When reviewing a motion to suppress, we "uphold the factual findings underlying the trial court's decision so long as those findings 'are supported by sufficient credible evidence in the record.'" Elders, supra, 192 N.J. at 243 (quoting State v. Locurto, 157 N.J. 463, 474 (1999)). We give deference to a trial judge's findings "which are substantially influenced by his opportunity to hear and see the witnesses and to have the 'feel' of the cases." Id. at 244 (quoting State v. Johnson, 42 N.J. 146, 161 (1964)). The trial judge's findings should only be reversed "if they are so clearly mistaken 'that the interests of justice demand intervention and correction.'" Ibid. (quoting Johnson, supra, 42 N.J. at 162).

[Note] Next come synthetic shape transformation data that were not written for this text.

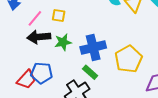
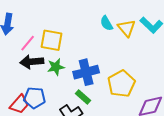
yellow square: (59, 16) -> (52, 40), size x1.6

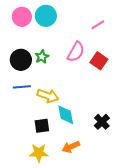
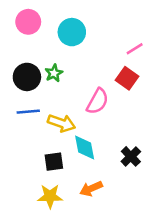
cyan circle: (46, 16) -> (72, 32), moved
pink line: (98, 25) -> (135, 49), moved
pink semicircle: (76, 52) -> (97, 101), moved

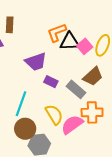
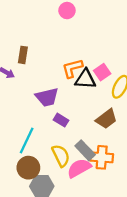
pink square: (85, 46) -> (102, 72), moved
gray rectangle: (76, 89) -> (85, 150), moved

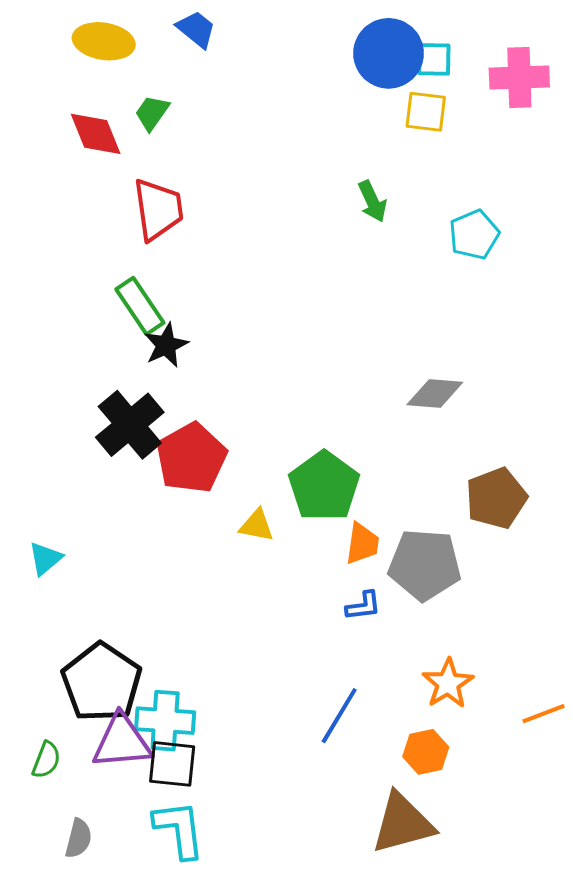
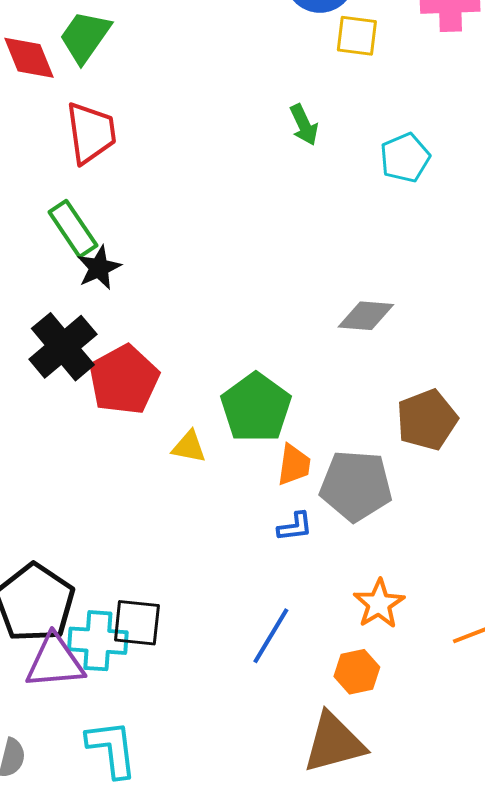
green trapezoid: (152, 113) -> (85, 37), size x1.5
black square: (172, 764) -> (137, 623), moved

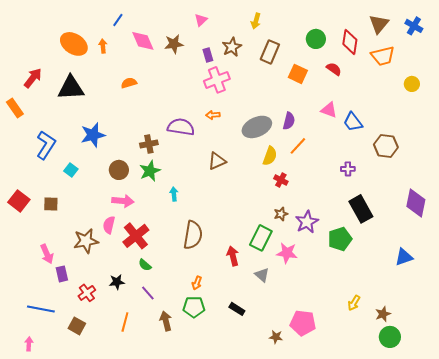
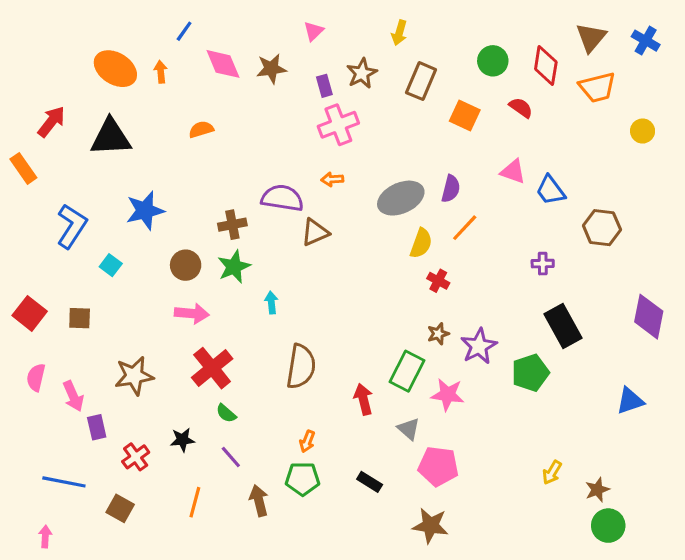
brown triangle: (217, 161) -> (315, 232), moved
pink semicircle: (109, 225) -> (36, 377), moved
pink pentagon: (303, 323) -> (438, 466), moved
brown star: (276, 337) -> (430, 526), size x1.6

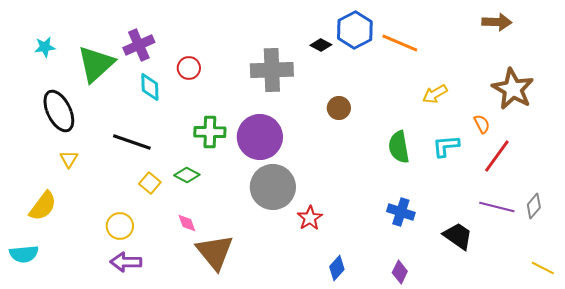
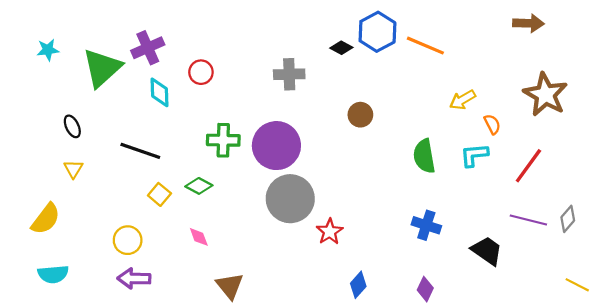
gray cross: (272, 70) -> (289, 74), size x0.7
black ellipse: (59, 111) -> (72, 126), moved, size x0.5
orange semicircle: (482, 124) -> (492, 124), moved
brown triangle: (215, 252) -> (230, 286), moved, size x0.7
cyan semicircle: (24, 254) -> (53, 274), moved

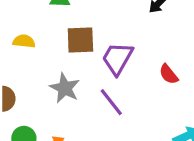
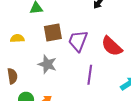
red semicircle: (169, 74) -> (112, 46), size x1.6
purple line: (111, 102) -> (90, 75), moved, turned 54

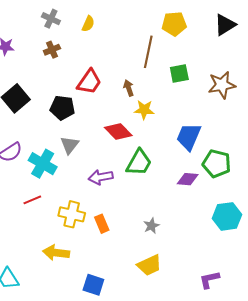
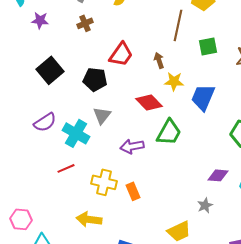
blue trapezoid: (189, 137) -> (203, 97), moved
purple diamond: (188, 179) -> (218, 175), moved
gray star: (151, 226) -> (205, 205), moved

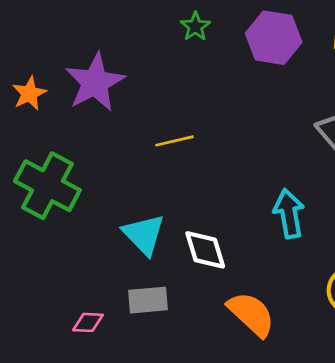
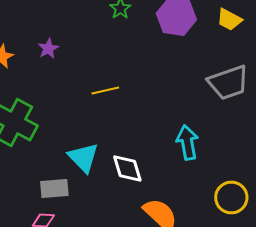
purple star: (95, 82) -> (48, 48), size x0.5
gray rectangle: (148, 300) -> (54, 188), moved

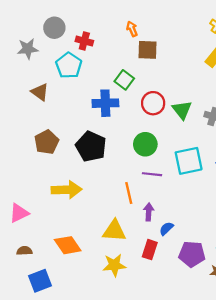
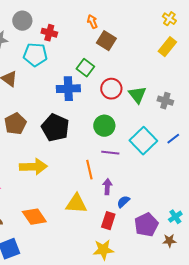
brown square: (148, 50) -> (106, 41), turned 30
cyan pentagon: (69, 65) -> (35, 55), turned -30
cyan square: (189, 161) -> (143, 141), turned -32
purple pentagon: (192, 254) -> (146, 225), turned -30
yellow star: (114, 265) -> (103, 250), moved

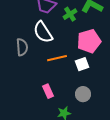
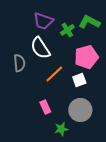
orange line: (57, 58) -> (54, 74), turned -30
gray circle: (83, 94) -> (80, 110), size x1.5

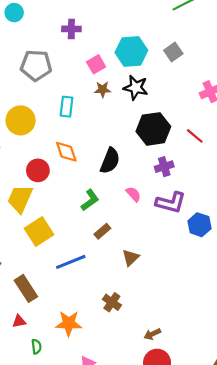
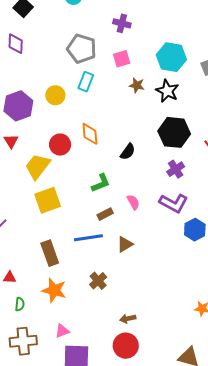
pink square: (96, 64) -> (122, 59), moved
cyan rectangle: (67, 107) -> (86, 82), moved
yellow circle: (21, 120) -> (55, 95), size x0.7
black semicircle: (110, 161) -> (128, 152), size x0.7
purple cross: (164, 167) -> (176, 169), turned -30
pink semicircle: (133, 194) -> (133, 202), moved
blue line: (71, 262) -> (88, 238), moved
brown rectangle: (26, 288) -> (50, 253), moved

Here, the judge heard testimony from Sergeant Thomas during the suppression hearing, including Thomas's articulation of the "heightened suspicion" he felt based on the events that occurred during the inspection. We disagree with the judge that defendants' behavior was "simply normal nervousness." The record shows that Thomas had a reasonable and articulable suspicion that the defendants were engaged in criminal behavior. First, when Thomas waved the truck over, Hernandez cut the wheel of the truck sharply and almost hit the curb. Rather than coming to a stop, the truck crept along slowly for quite a distance. Next, defendants repeatedly jumped out of the cab throughout the inspection, even though they were dressed inappropriately for the cold weather and despite repeated commands to stay in the truck. Finally, there were numerous air fresheners throughout the sleeping compartment, which was already unusually neat and clean. This gave Thomas a reasonable basis to suspect that defendants were trying to cover up the smell of contraband.

Reversed and remanded to the Law Division, Salem County, for trial.